### Exercise requirements
All records below must be written out exactly, with the pictures excluded.

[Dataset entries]
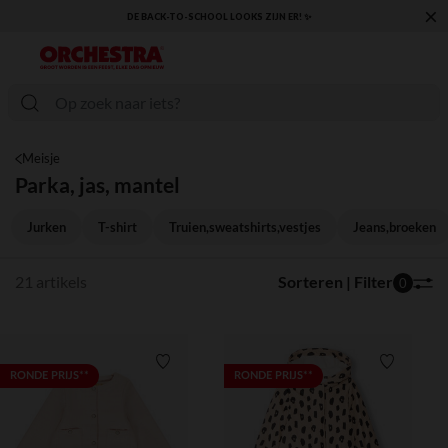
×
 BACK-TO-SCHOOL LOOKS ZIJN ER! ✨
KLAAR VOOR DE TERUGKEER NAA
Meisje
Parka, jas, mantel
Jurken
T-shirt
Truien,sweatshirts,vestjes
Jeans,broeken
21 artikels
Sorteren | Filter
0
Verlanglijstje.
Verlanglij
RONDE PRIJS**
RONDE PRIJS**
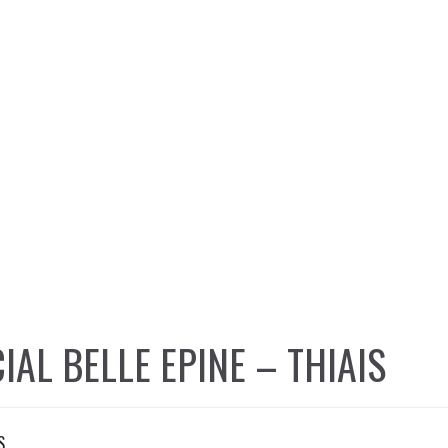
AL BELLE EPINE – THIAIS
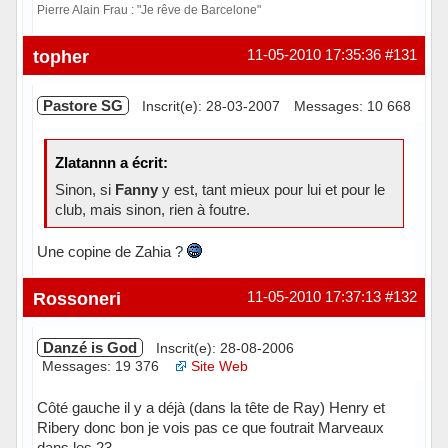
Pierre Alain Frau : "Je rêve de Barcelone"
Hors ligne
topher
11-05-2010 17:35:36
#131
Pastore SG
Inscrit(e): 28-03-2007
Messages: 10 668
Zlatannn a écrit:
Sinon, si
Fanny
y est, tant mieux pour lui et pour le
club, mais sinon, rien à foutre.
Une copine de Zahia ?
Hors ligne
Rossoneri
11-05-2010 17:37:13
#132
Danzé is God
Inscrit(e): 28-08-2006
Messages: 19 376
Site Web
Côté gauche il y a déjà (dans la tête de Ray) Henry et
Ribery donc bon je vois pas ce que foutrait Marveaux
dans les 23.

### Task solution
×
 BACK-TO-SCHOOL LOOKS ZIJN ER! ✨
KLAAR VOOR DE TERUGKEER NAA
Meisje
Parka, jas, mantel
Jurken
T-shirt
Truien,sweatshirts,vestjes
Jeans,broeken
21 artikels
Sorteren | Filter
0
Verlanglijstje.
Verlanglij
RONDE PRIJS**
RONDE PRIJS**
AL BELLE EPINE – THIAIS
Pierre Alain Frau : "Je rêve de Barcelone"
Hors ligne
topher
11-05-2010 17:35:36
#131
Pastore SG
Inscrit(e): 28-03-2007
Messages: 10 668
Zlatannn a écrit:
Sinon, si
Fanny
y est, tant mieux pour lui et pour le
club, mais sinon, rien à foutre.
Une copine de Zahia ?
Hors ligne
Rossoneri
11-05-2010 17:37:13
#132
Danzé is God
Inscrit(e): 28-08-2006
Messages: 19 376
Site Web
Côté gauche il y a déjà (dans la tête de Ray) Henry et
Ribery donc bon je vois pas ce que foutrait Marveaux
dans les 23.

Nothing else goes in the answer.